A couple Sundays ago, my girlfriend and I, Wren Leader, traveled to Berkeley, California to see one of my favorite bands, The Bobs, play at the Freight & Salvage, a coffeehouse music hall.
These masters of comedic but heartfelt a cappella were in true form world-class professional musicians combining the skill and talent of the most highly-trained Berklee College of Music graduates with the songwriting abilities of the best pop/rock composers (ed. note: The author loves the Bobs.) They also came off like the most hilarious of people in the world, joking and laughing on stage like best friends, churning out witty commentary that late night comedians wish their writers could pen (ed. note: see?).
The truth is we weren't anywhere near the concert, at least physically. We were at home in Worcester, Massachusetts, comfortably sipping on local pumpkin beer while enjoying this fantastic concert from the comfort of our own home all thanks to an innovative service called Concert Window.
This aptly-named service is a live music webcasting network that brings concerts from around the country to the computers and homes of fans. Harvard graduates and musicians Forrest O'Conner and Dan Gurney gave birth to this financially-efficient, boldly successful service after realizing that music venues and artists could expand their fanbases by streaming real time live concerts to people all over the world. With just a bit of simple web design, a slow-building business model, and clever solutions to the issues that have plagued previous efforts, O'Conner and Gurney are well on their way to being a standard on which online live music should be done.
Of course, the idea of an online concert webcasting isn't new. As reported by Evolver.fm editor Eliot Van Buskirk in 2007, the tools and strategies to making a successful system have been available for some time, but myriad difficulties challenge live online music, ranging from licensing and royalty issues to venues not wanting the responsibility of installing potentially complicated equipment. Concert Window has largely solved these issues.

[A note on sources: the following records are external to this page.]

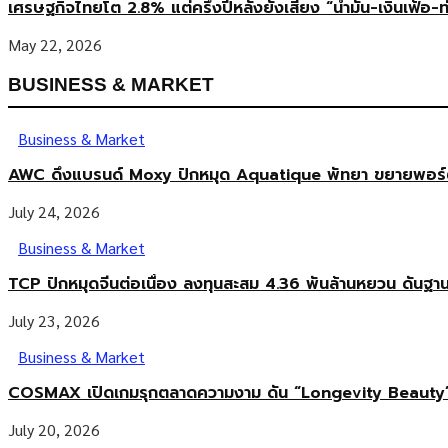
เศรษฐกิจไทยโต 2.8% แต่ครึ่งปีหลังยังเสี่ยง “น้ำมัน-เงินเฟ้อ-ท
May 22, 2026
BUSINESS & MARKET
Business & Market
AWC ดึงแบรนด์ Moxy ปักหมุด Aquatique พัทยา ขยายพอร์ตโร
July 24, 2026
Business & Market
TCP ปักหมุดจีนต่อเนื่อง ลงทุนสะสม 4.36 พันล้านหยวน ดันฐา
July 23, 2026
Business & Market
COSMAX เปิดเกมรุกตลาดความงาม ดัน “Longevity Beauty”
July 20, 2026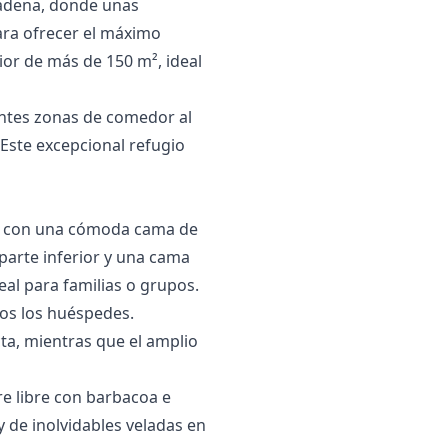
mádena, donde unas
ara ofrecer el máximo
ior de más de 150 m², ideal
antes zonas de comedor al
. Este excepcional refugio
os con una cómoda cama de
parte inferior y una cama
eal para familias o grupos.
os los huéspedes.
ta, mientras que el amplio
re libre con barbacoa e
 ‌de ‌inolvidables veladas en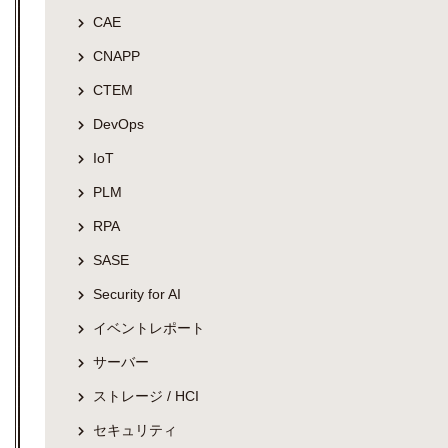
CAE
CNAPP
CTEM
DevOps
IoT
PLM
RPA
SASE
Security for AI
イベントレポート
サーバー
ストレージ / HCI
セキュリティ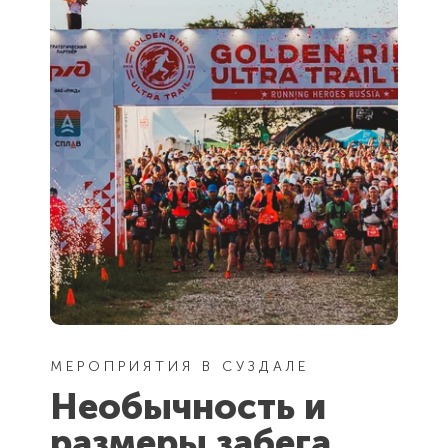
МЕРОПРИЯТИЯ В СУЗДАЛЕ
Необычность и
размеры забега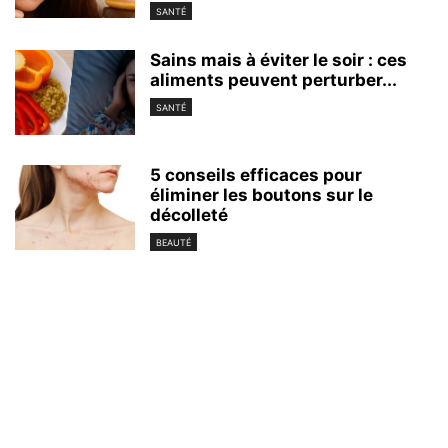
SANTÉ
Sains mais à éviter le soir : ces
aliments peuvent perturber...
SANTÉ
5 conseils efficaces pour
éliminer les boutons sur le
décolleté
BEAUTÉ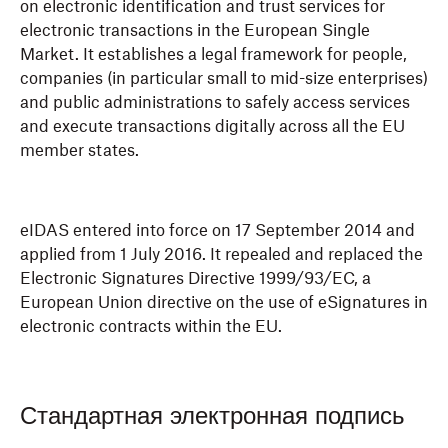
on electronic identification and trust services for
electronic transactions in the European Single
Market. It establishes a legal framework for people,
companies (in particular small to mid-size enterprises)
and public administrations to safely access services
and execute transactions digitally across all the EU
member states.
eIDAS entered into force on 17 September 2014 and
applied from 1 July 2016. It repealed and replaced the
Electronic Signatures Directive 1999/93/EC, a
European Union directive on the use of eSignatures in
electronic contracts within the EU.
Стандартная электронная подпись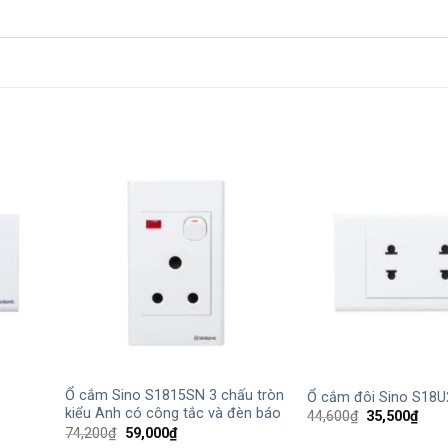
+
+
Ổ cắm Sino S1815SN 3 chấu tròn
Ổ cắm đôi Sino S18U
kiểu Anh có công tắc và đèn báo
Giá
Giá
44,600
₫
35,500
₫
gốc
hiện
Giá
Giá
74,200
₫
59,000
₫
là:
tại
gốc
hiện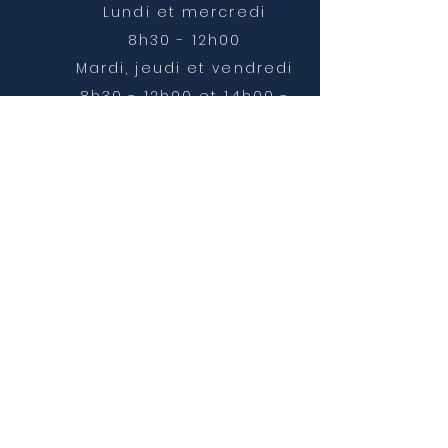
Lundi et mercredi
8h30 - 12h00
Mardi, jeudi et vendredi
8h30 - 12h00 et 14h00 -
16h30
NOUS CONTACTER
mairie@chatonnay.fr
T:
04 74 58 36 17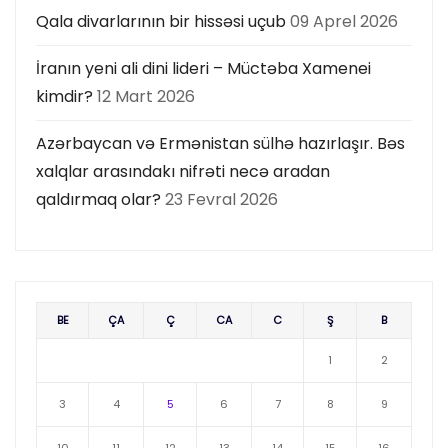
Qala divarlarının bir hissəsi uçub
09 Aprel 2026
İranın yeni ali dini lideri – Müctəba Xamenei
kimdir?
12 Mart 2026
Azərbaycan və Ermənistan sülhə hazırlaşır. Bəs
xalqlar arasındakı nifrəti necə aradan
qaldırmaq olar?
23 Fevral 2026
BE
ÇA
Ç
CA
C
Ş
B
1
2
3
4
5
6
7
8
9
10
11
12
13
14
15
16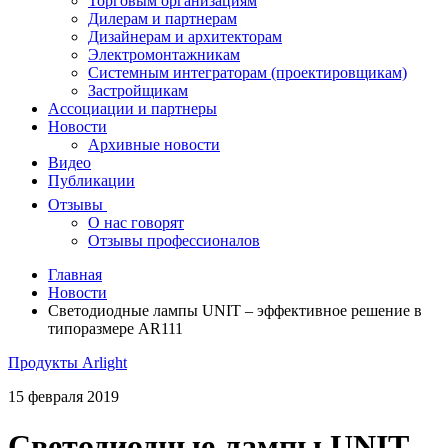
Торговым организациям
Дилерам и партнерам
Дизайнерам и архитекторам
Электромонтажникам
Системным интеграторам (проектировщикам)
Застройщикам
Ассоциации и партнеры
Новости
Архивные новости
Видео
Публикации
Отзывы
О нас говорят
Отзывы профессионалов
Главная
Новости
Светодиодные лампы UNIT – эффективное решение в
типоразмере AR111
Продукты Arlight
15 февраля 2019
Светодиодные лампы UNIT –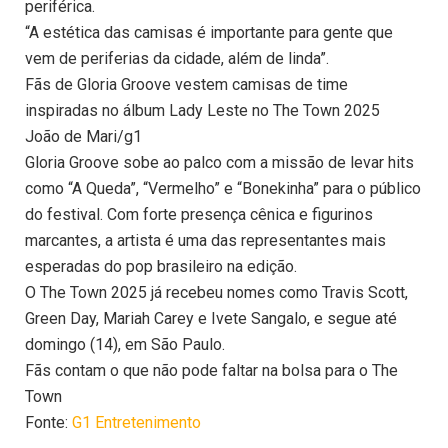
periférica.
“A estética das camisas é importante para gente que
vem de periferias da cidade, além de linda”.
Fãs de Gloria Groove vestem camisas de time
inspiradas no álbum Lady Leste no The Town 2025
João de Mari/g1
Gloria Groove sobe ao palco com a missão de levar hits
como “A Queda”, “Vermelho” e “Bonekinha” para o público
do festival. Com forte presença cênica e figurinos
marcantes, a artista é uma das representantes mais
esperadas do pop brasileiro na edição.
O The Town 2025 já recebeu nomes como Travis Scott,
Green Day, Mariah Carey e Ivete Sangalo, e segue até
domingo (14), em São Paulo.
Fãs contam o que não pode faltar na bolsa para o The
Town
Fonte:
G1 Entretenimento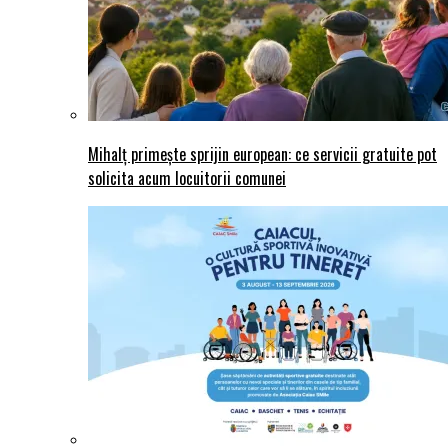
Mihalț primește sprijin european: ce servicii gratuite pot
solicita acum locuitorii comunei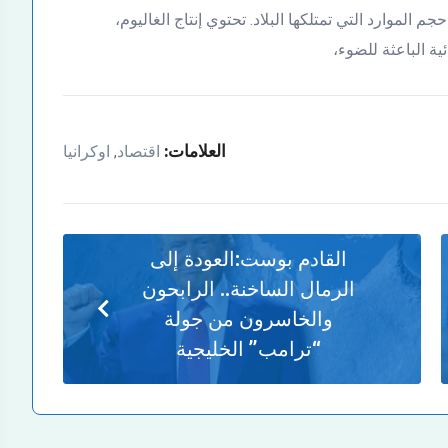
 دولار، مما يعكس حجم الموارد التي تمتلكها البلاد. تحتوي إنتاج الغاليوم،
ة الباعثة للضوء،
العلامات:
اقتصاد
اوكرانيا
,
القادم بوست:
العودة إلى
الرمال الساخنة.. الرابحون
والخاسرون من جولة
“ترامب” الخليجية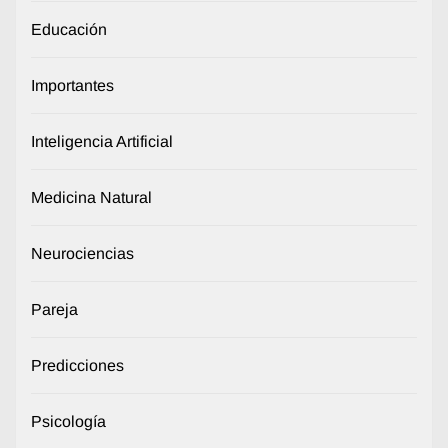
Educación
Importantes
Inteligencia Artificial
Medicina Natural
Neurociencias
Pareja
Predicciones
Psicología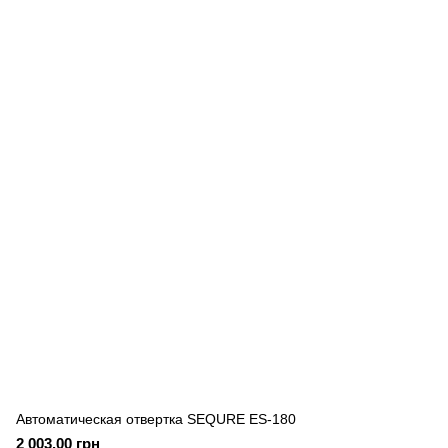
Автоматическая отвертка SEQURE ES-180
2 003.00 грн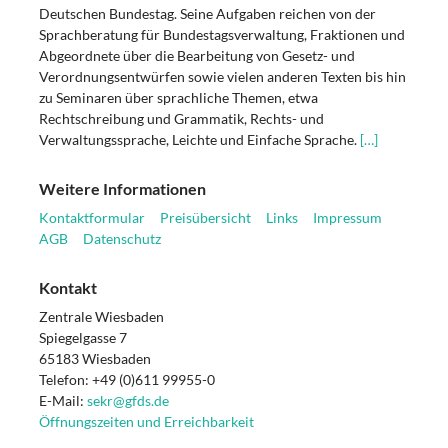
Deutschen Bundestag. Seine Aufgaben reichen von der
Sprachberatung für Bundestagsverwaltung, Fraktionen und
Abgeordnete über die Bearbeitung von Gesetz- und
Verordnungsentwürfen sowie vielen anderen Texten bis hin
zu Seminaren über sprachliche Themen, etwa
Rechtschreibung und Grammatik, Rechts- und
Verwaltungssprache, Leichte und Einfache Sprache.
[…]
Weitere Informationen
Kontaktformular
Preisübersicht
Links
Impressum
AGB
Datenschutz
Kontakt
Zentrale Wiesbaden
Spiegelgasse 7
65183 Wiesbaden
Telefon: +49 (0)611 99955-0
E-Mail:
sekr@gfds.de
Öffnungszeiten und Erreichbarkeit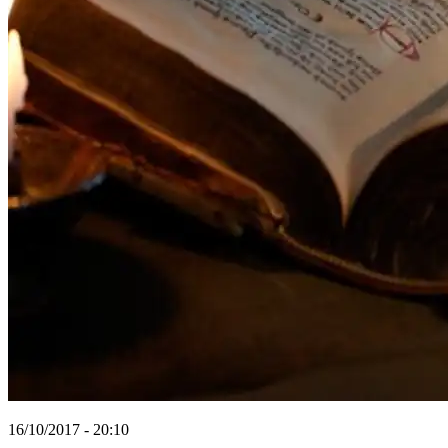
16/10/2017 - 20:10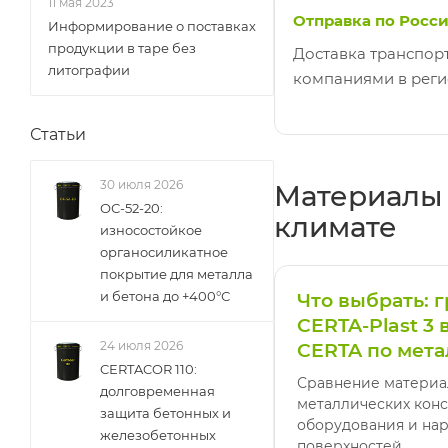
11 мая 2023
Отправка по Росс
Информирование о поставках
продукции в таре без
Доставка транспо
литографии
компаниями в реги
Статьи
30 июля 2026
Материалы 
ОС-52-20:
климате
износостойкое
органосиликатное
покрытие для металла
и бетона до +400°С
Что выбрать: 
CERTA-Plast 3 
24 июля 2026
CERTA по метал
CERTACOR 110:
Сравнение материа
долговременная
металлических конс
защита бетонных и
оборудования и на
железобетонных
поверхностей.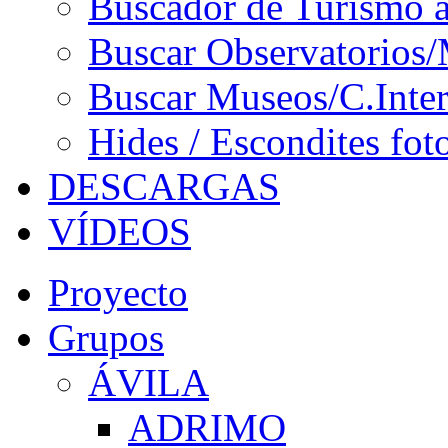
Buscador de Turismo a
Buscar Observatorios/
Buscar Museos/C.Inter
Hides / Escondites fot
DESCARGAS
VÍDEOS
Proyecto
Grupos
ÁVILA
ADRIMO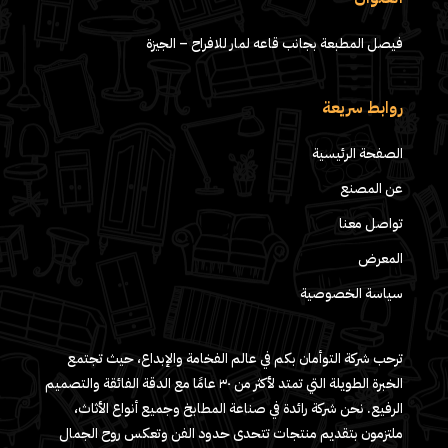
فيصل المطبعة بجانب قاعه لمار للافراح – الجيزة
روابط سريعة
الصفحة الرئيسية
عن المصنع
تواصل معنا
المعرض
سياسة الخصوصية
ترحب شركة التوأمان بكم في عالم الفخامة والإبداع، حيث تجتمع
الخبرة الطويلة التي تمتد لأكثر من ٣٠ عامًا مع الدقة الفائقة والتصميم
الرفيع. نحن شركة رائدة في صناعة المطابخ وجميع أنواع الأثاث،
ملتزمون بتقديم منتجات تتحدى حدود الفن وتعكس روح الجمال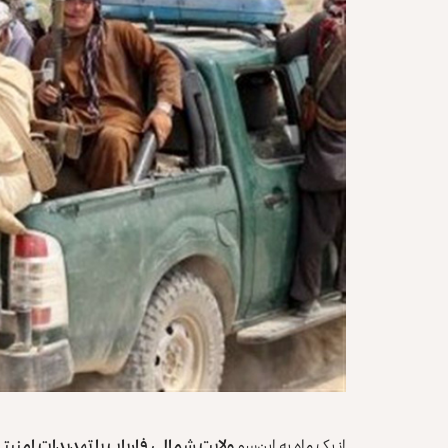
از یک ماه به این‌سو
ولایت شمالی فاریاب با تهدیدات امنیت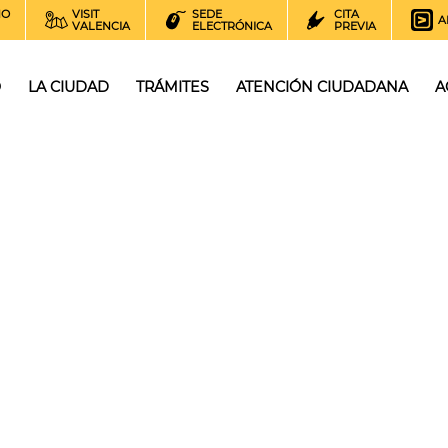
NO
VISIT
SEDE
CITA
A
VALENCIA
ELECTRÓNICA
PREVIA
O
LA CIUDAD
TRÁMITES
ATENCIÓN CIUDADANA
A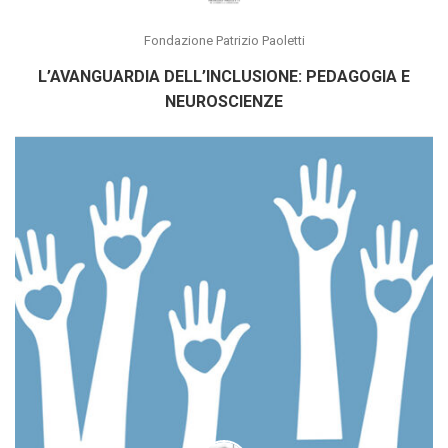
Fondazione Patrizio Paoletti
L’AVANGUARDIA DELL’INCLUSIONE: PEDAGOGIA E
NEUROSCIENZE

When they say that these are live" broadcasts, they mean these shows are shown in real time as it happens. There's nothing recorded or saved from these concerts, which simplifies the rights situation. However, it does mean that if you're in a different time zone, you'll have to adjust accordingly. For example, The Bobs' show started at 8pm PT which coincides with 11pm ET not a huge problem for us, for we are late night folk, but some people and timing situations aren't as flexible.
As for equipment- and expense-averse venues, Concert Window basically does most if not all of the work, and provides an extra source of revenue. The venue just needs a decent Internet connection and to plug in a special box that comes with the camera and all the cables they will need. From there, the venue can sit back and let the system do its thing for it is controlled remotely and automatically from Concert Window. Unless they specifically don't want to stream a show, the venue can have Concert Window broadcast any and all of their shows without even noticing.
What really sells Concert Window is the quality of the stream. The image is crystal-clear, while the sound is immaculate. Everything performed on stage came through loud and clear, with little-to-no background noise. Of course, if one has a bangin' sound system and a gigantic computer screen (or a computer-connected television), things get even better. The only downside is that the system focuses so much on the band that audience reactions tend to get drowned out.
However, the price is fairly attractive, if like me, you love the band you're about to watch. Most tickets cost around $3, or $5 at the high end, and plenty of them are free. Two thirds of the revenue go directly to the venue and artist. This means a dollar per online fan for the venue and the artist, which could add up quite nicely, considering that people can tune in from all over the world.
Concert Window is still new to the game, with only a small network of venues included; some are notable see New York's (Le) Poisson Rouge and Boston's Berklee Performance Center.
At the moment, Concert Window works best on computers via web browsers, but iPhone and iPad support are on the way. With the addition of the mobile audience, more venues, and more high-profile artists, it's easy to imagine this service growing over the next few years. I am personally looking forward to seeing more shows through Concert Window especially The Bobs.